Mereka masih bersitegang dengan lontaran kata-kata yang tak ada hentinya. Seperti desingan peluru yang bertebaran di atas kepalaku. Apakah mereka tidak merasa sedih? Dengan menyerang satu sama lain seperti itu. Atau mereka sudah saling beku?
“Inikah yang kalian maksud dengan ‘yang terbaik untuk kami’?” Keluku sangat amat kelu dengan kondisi mereka.
“Kalian orang tua menginginkan kami untuk berbicara. Tapi apakah pernah kalian memberikan kami kesempatan untuk bicara? Kalian menginginkan kami memilih apa yang kami suka. Tapi pernahkah kalian memberi kami kesempatan untuk bicara?”
“Apa maksudmu, Anggrit?” Mama semakin terbakar.
“Mama tahu maksudku sejak dulu. Sangat tahu.” Mereka terdiam. Tak ada sepatah kata yang menyanggah untuk membela.
“Akuilah. Yang kalian perjuangkan bukan untuk kami. Tapi untuk kalian sendiri.” Kutinggalkan mereka berdua dalam kebisuan masing-masing. Mereka layaknya patung, yang bisu kelu. Tak bisa bergerak. Dikarenakan malu.

# # #
Tiga hari telah berlalu. Dan kami tetap membisu. Keluarga ini hanya keluarga kecil, tapi begitu besar kerumitannya. Suasana semakin kikuk dan asing. Ingin ku pergi. Tapi haruskah aku menyerah sekarang? Dan menyerah pada keluarga sendiri? Sedangkan aku sangat menuntut pada masyarakat?
Dan seperti kemarin. Kami berkumpul kembali di ruangan yang sama.
“Anggrit tahu, setiap orang tua ingin anaknya berharga di tengah-tengah masyarakat.” Suaraku terdengar nyaring tanpa celah.
“Anggrit sudah putuskan. Aku tidak akan bekerja di sekolah mama.” Papa tersenyum dengan penuh kemenangan.
“Ataupun sekolah papa . . .” Dan senyumannya menghilang.
“Bila mama papa berfikir bahwa Anggrit miilik kalian, lalu kalian berhak menentukan segalanya. Tidak! Itu salah! Aku adalah aku. Dan aku berhak untuk mempertimbangkan dan menentukan apa yang akan kuputuskan” Terangku mantap.

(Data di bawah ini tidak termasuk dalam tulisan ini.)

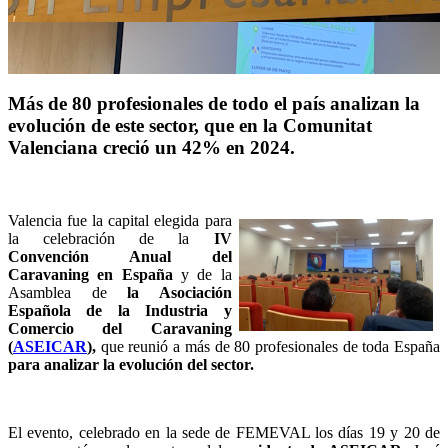
Más de 80 profesionales de todo el país analizan la
evolución de este sector, que en la Comunitat
Valenciana creció un 42% en 2024.
Valencia fue la capital elegida para
la celebración de la
IV
Convención Anual del
Caravaning en España
y de la
Asamblea de
la Asociación
Española de la Industria y
Comercio del Caravaning
(
ASEICAR
),
que reunió a más de 80 profesionales de toda España
para analizar la evolución del sector.
El evento, celebrado en la sede de FEMEVAL los días 19 y 20 de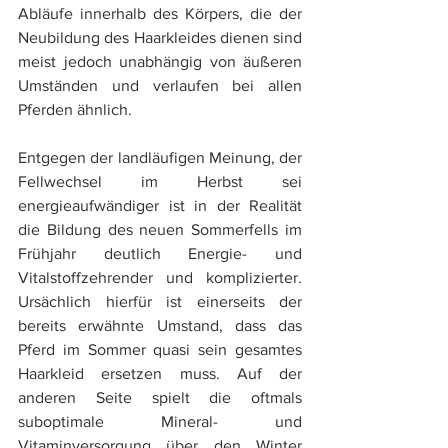
Abläufe innerhalb des Körpers, die der 
Neubildung des Haarkleides dienen sind 
meist jedoch unabhängig von äußeren 
Umständen und verlaufen bei allen 
Pferden ähnlich. 
Entgegen der landläufigen Meinung, der 
Fellwechsel im Herbst sei 
energieaufwändiger ist in der Realität 
die Bildung des neuen Sommerfells im 
Frühjahr deutlich Energie- und 
Vitalstoffzehrender und komplizierter. 
Ursächlich hierfür ist einerseits der 
bereits erwähnte Umstand, dass das 
Pferd im Sommer quasi sein gesamtes 
Haarkleid ersetzen muss. Auf der 
anderen Seite spielt die oftmals 
suboptimale Mineral- und 
Vitaminversorgung über den Winter 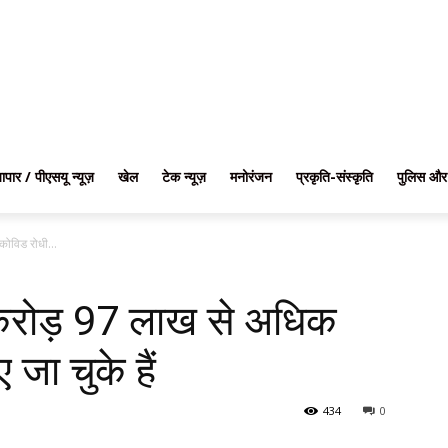
यापार / पीएसयू न्यूज़
खेल
टेक न्यूज़
मनोरंजन
प्रकृति-संस्कृति
पुलिस और
ोविड रोधी...
करोड़ 97 लाख से अधिक
जा चुके हैं
434
0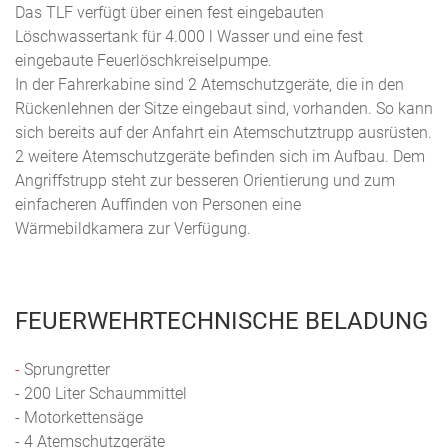
Das TLF verfügt über einen fest eingebauten
Löschwassertank für 4.000 l Wasser und eine fest
eingebaute Feuerlöschkreiselpumpe.
In der Fahrerkabine sind 2 Atemschutzgeräte, die in den
Rückenlehnen der Sitze eingebaut sind, vorhanden. So kann
sich bereits auf der Anfahrt ein Atemschutztrupp ausrüsten.
2 weitere Atemschutzgeräte befinden sich im Aufbau. Dem
Angriffstrupp steht zur besseren Orientierung und zum
einfacheren Auffinden von Personen eine
Wärmebildkamera zur Verfügung.
FEUERWEHRTECHNISCHE BELADUNG
-
Sprungretter
- 200 Liter Schaummittel
- Motorkettensäge
- 4 Atemschutzgeräte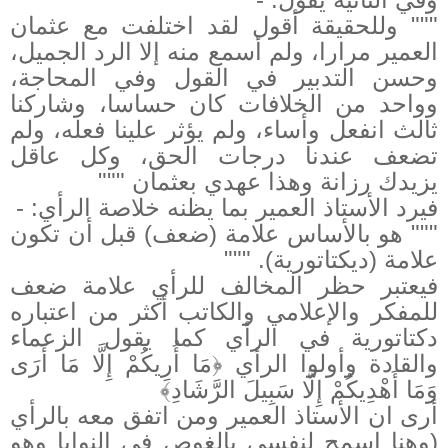
"""
وللحقيقة أقول لقد اختلفت مع عثمان
العمير مرارا، ولم أسمع منه إلا الرد الجميل،
وحسن التدبير في القول وفي المحاجة،
وواحد من الخلافات كان حساسا، وشاركنا
ثالث انفعل وأساء، ولم يؤثر علينا فعله، ولم
تضعف عندنا درجات الحق، وكل عاقل
يزيدك رزانة وهذا عهدي بعثمان
"""
فيرد الأستاذ العمير بما يظنه خلاصة الرأي: -
"""
هو بالأساس علامة (ضعف) قبل أن تكون
علامة (ديكتاتورية).
"""
فيعتبر حظر المخالف للرأي علامة ضعف
للمفكر والإعلامي والكاتب أكثر من اعتباره
دكتاتورية في الرأي كما يقول الزعماء
والقادة وأولوا الرأي ﴿
مَا أُرِيكُمْ إِلَّا مَا أَرَى
وَمَا أَهْدِيكُمْ إِلَّا سَبِيلَ الرَّشَادِ﴾
أرى ان الأستاذ العمير ومن اتفق معه بالرأي
(وهنا اسمح لنفسي بالغوص في النوايا وهو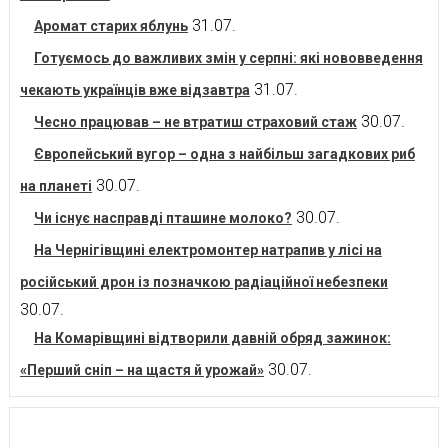
31.07.
Аромат старих яблунь
Готуємось до важливих змін у серпні: які нововведення
31.07.
чекають українців вже відзавтра
30.07.
Чесно працював – не втратиш страховий стаж
Європейський вугор – одна з найбільш загадкових риб
30.07.
на планеті
30.07.
Чи існує насправді пташине молоко?
На Чернігівщині електромонтер натрапив у лісі на
російський дрон із позначкою радіаційної небезпеки
30.07.
На Комарівщині відтворили давній обряд зажинок:
30.07.
«Перший сніп – на щастя й урожай»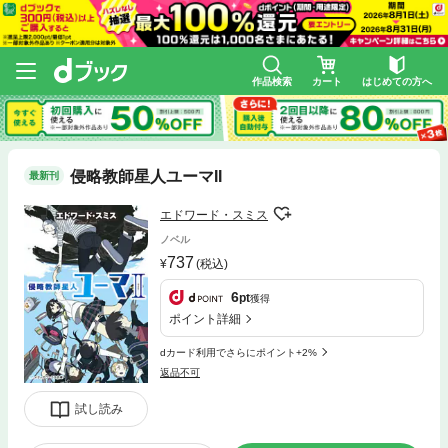
作品検索
カート
はじめての方へ
侵略教師星人ユーマII
最新刊
エドワード・スミス
ノベル
737
(税込)
6
pt
獲得
ポイント詳細
dカード利用でさらにポイント+2%
返品不可
試し読み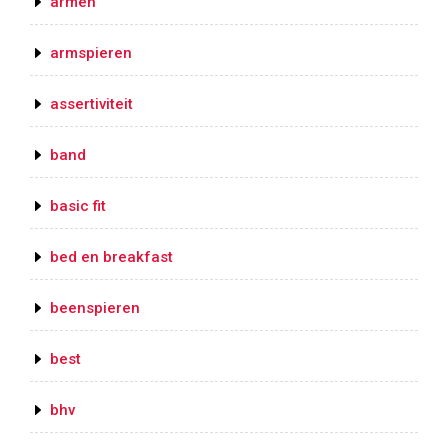
armen
armspieren
assertiviteit
band
basic fit
bed en breakfast
beenspieren
best
bhv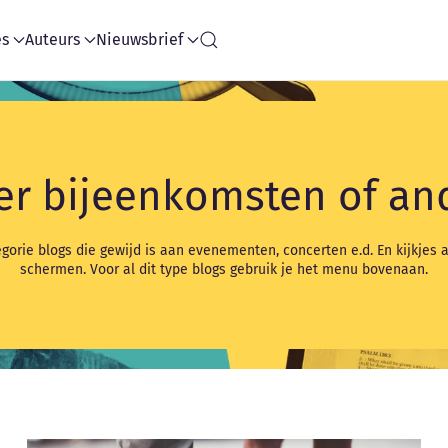
es
Auteurs
Nieuwsbrief
er bijeenkomsten of an
gorie blogs die gewijd is aan evenementen, concerten e.d. En kijkjes 
schermen. Voor al dit type blogs gebruik je het menu bovenaan.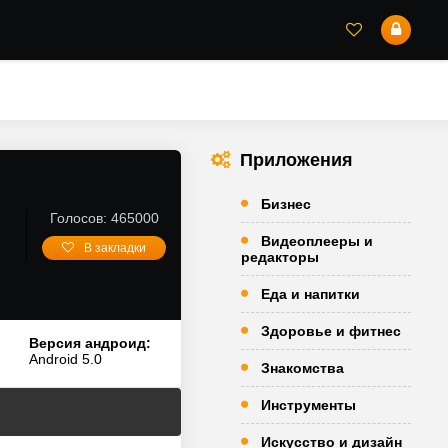
Приложения
Бизнес
Голосов: 465000
Видеоплееры и
В закладки
редакторы
Еда и напитки
Здоровье и фитнес
Версия андроид:
Android 5.0
Знакомства
Инструменты
Искусство и дизайн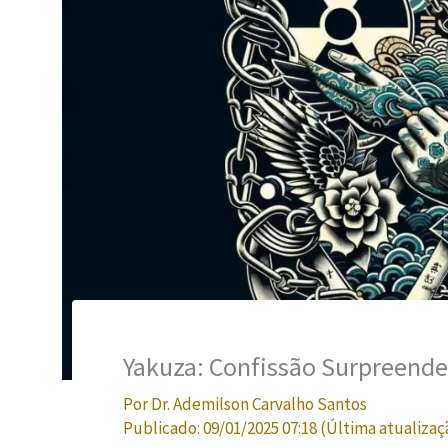
Yakuza: Confissão Surpreende
Por
Dr. Ademilson Carvalho Santos
Publicado:
09/01/2025 07:18
(Última atualizaç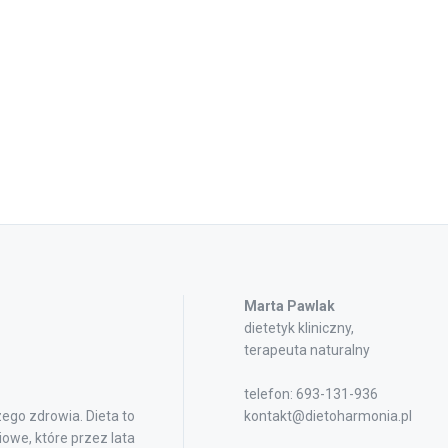
Marta Pawlak
dietetyk kliniczny,
terapeuta naturalny
telefon: 693-131-936
ego zdrowia. Dieta to
kontakt@dietoharmonia.pl
owe, które przez lata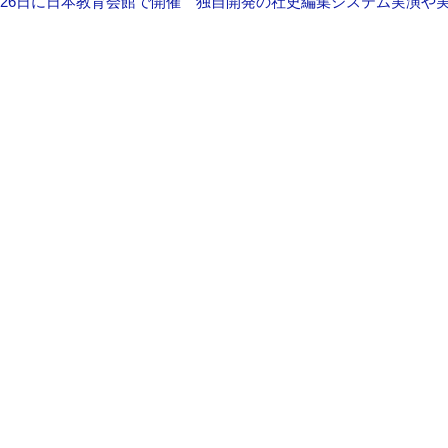
26日に日本教育会館で開催 独自開発の社史編集システム実演や実物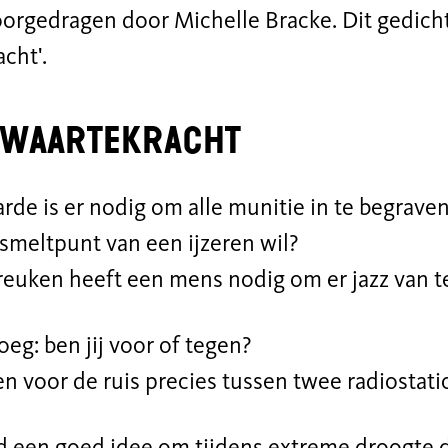
orgedragen door Michelle Bracke. Dit gedicht 
cht'.
zwaartekracht
rde is er nodig om alle munitie in te begrave
 smeltpunt van een ijzeren wil?
reuken heeft een mens nodig om er jazz van 
eg: ben jij voor of tegen?
 ben voor de ruis precies tussen twee radiostati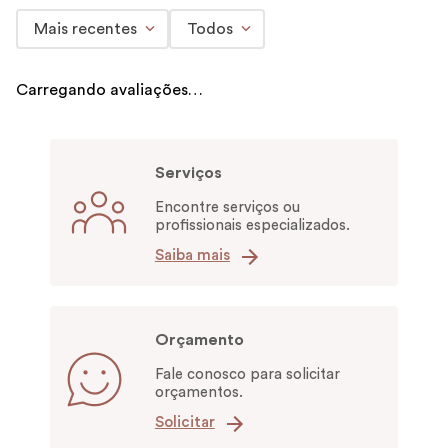
Mais recentes
Todos
Carregando avaliações…
Serviços
Encontre serviços ou
profissionais especializados.
Saiba mais
Orçamento
Fale conosco para solicitar
orçamentos.
Solicitar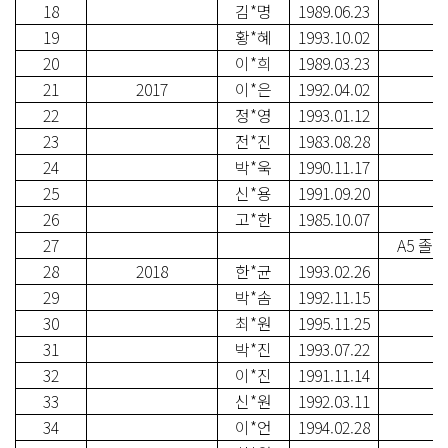
18
김*명
1989.06.23
19
황*혜
1993.10.02
20
이*희
1989.03.23
21
2017
이*은
1992.04.02
22
정*영
1993.01.12
23
전*진
1983.08.28
24
박*욱
1990.11.17
25
신*용
1991.09.20
26
고*한
1985.10.07
27
A5 졸
28
2018
한*균
1993.02.26
29
박*솜
1992.11.15
30
최*원
1995.11.25
31
박*진
1993.07.22
32
이*진
1991.11.14
33
신*원
1992.03.11
34
이*언
1994.02.28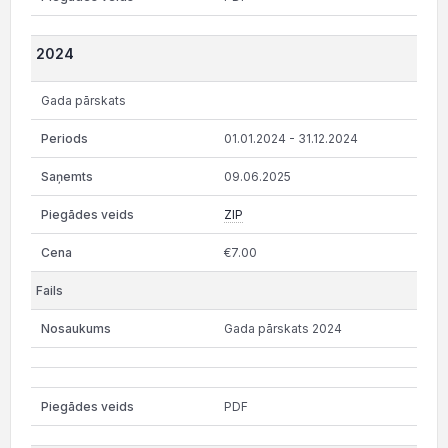
2024
Gada pārskats
01.01.2024 - 31.12.2024
09.06.2025
ZIP
€7.00
Gada pārskats 2024
PDF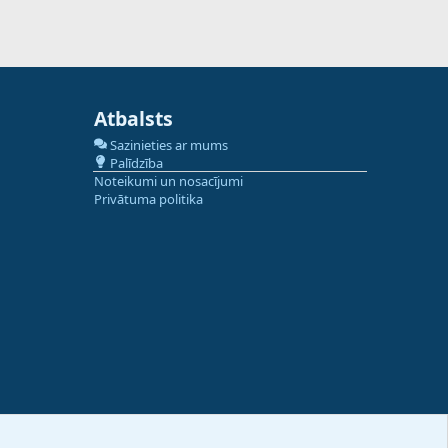
Atbalsts
Sazinieties ar mums
Palīdzība
Noteikumi un nosacījumi
Privātuma politika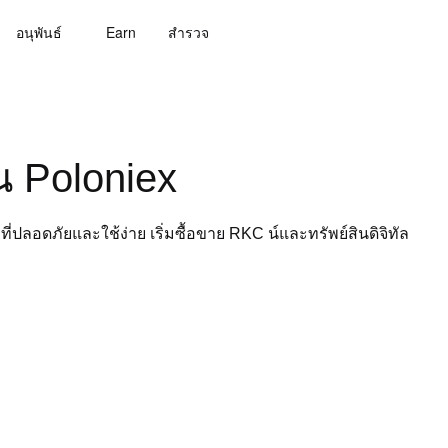
อนุพันธ์
Earn
สํารวจ
น Poloniex
ปลอดภัยและใช้ง่าย เริ่มซื้อขาย RKC น์และทรัพย์สินดิจิทัล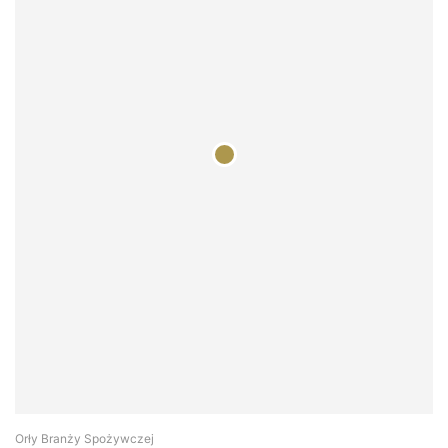
Orły Branży Spożywczej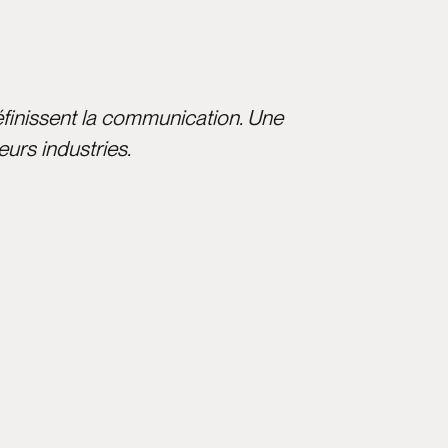
définissent la communication. Une
urs industries.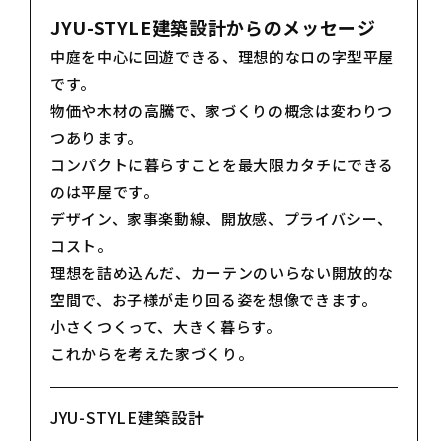
JYU-STYLE建築設計からのメッセージ
中庭を中心に回遊できる、理想的なロの字型平屋
です。
物価や木材の高騰で、家づくりの概念は変わりつ
つあります。
コンパクトに暮らすことを最大限カタチにできる
のは平屋です。
デザイン、家事楽動線、開放感、プライバシー、
コスト。
理想を詰め込んだ、カーテンのいらない開放的な
空間で、お子様が走り回る姿を想像できます。
小さくつくって、大きく暮らす。
これからを考えた家づくり。
JYU-STYLE建築設計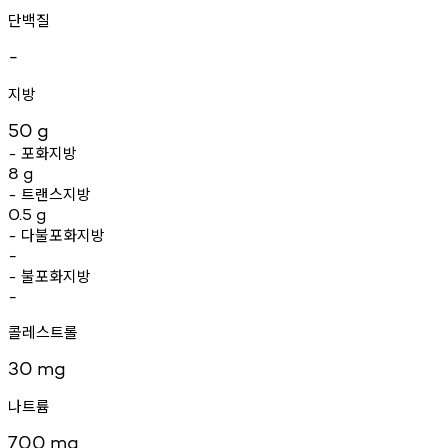
단백질
-
지방
50
g
포화지방
-
8
g
트랜스지방
-
0.5
g
다불포화지방
-
-
불포화지방
-
-
콜레스트롤
30
mg
나트륨
700
mg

“Ini adalah hidupku. Dan akulah yang berhak untuk menentukan apa yang akan aku lakukan dan pilih. Aku juga bukan manusia sempurna, Fitri. Kakak hanya berusaha yang terbaik. Urusan benar atau tidaknya. Itu bukan urusanku lagi. Dan bukan urusanmu lagi. Kita bukan hakim” Kutatap Fitri yang entah mengerti atau tidak tentang semua pembicaraan ini.
“Kalian ingin aku menunjukkan idealisku. Dan saat inilah waktu yang tepat untuk menunjukkan idealisku.” Kupandang mereka satu per satu. “Aku akan menentukan langkahku sendiri. Bukan mama atau papa yang aku pilih. Tapi diriku sendiri.” Aku mengecup mereka, orang-orang yang kusayang. Memeluk mereka yang kebingungan. Tanda tanya bergemuruh di otaknya.
“Anggrit sayang kalian semua.” Kulangkahkan kaki mantap, meninggalkan mereka yang kusayang. Rasa sayang ini semakin menjadi-jadi saat kami berpisah.
“Aku akan membuat kesempatanku sendiri.” Ucapku mengakhiri segala keruwetan di rumah ini.
“Kakak!” Kali ini aku tidak membalikkan tubuh. Hanya memberhentikan langkahku untuk yang terakhir kali.
“Fitri bangga sama kakak.” Aku tersenyum. Bukan karena gelar S1 yang menggelantung di belakang namanku. Toh aku tidak akan menggunakan embel-embel itu. Aku tersenyum karena aku telah berani memutuskan proses hidupku. Dan menyampaikan hal itu pada keluargaku.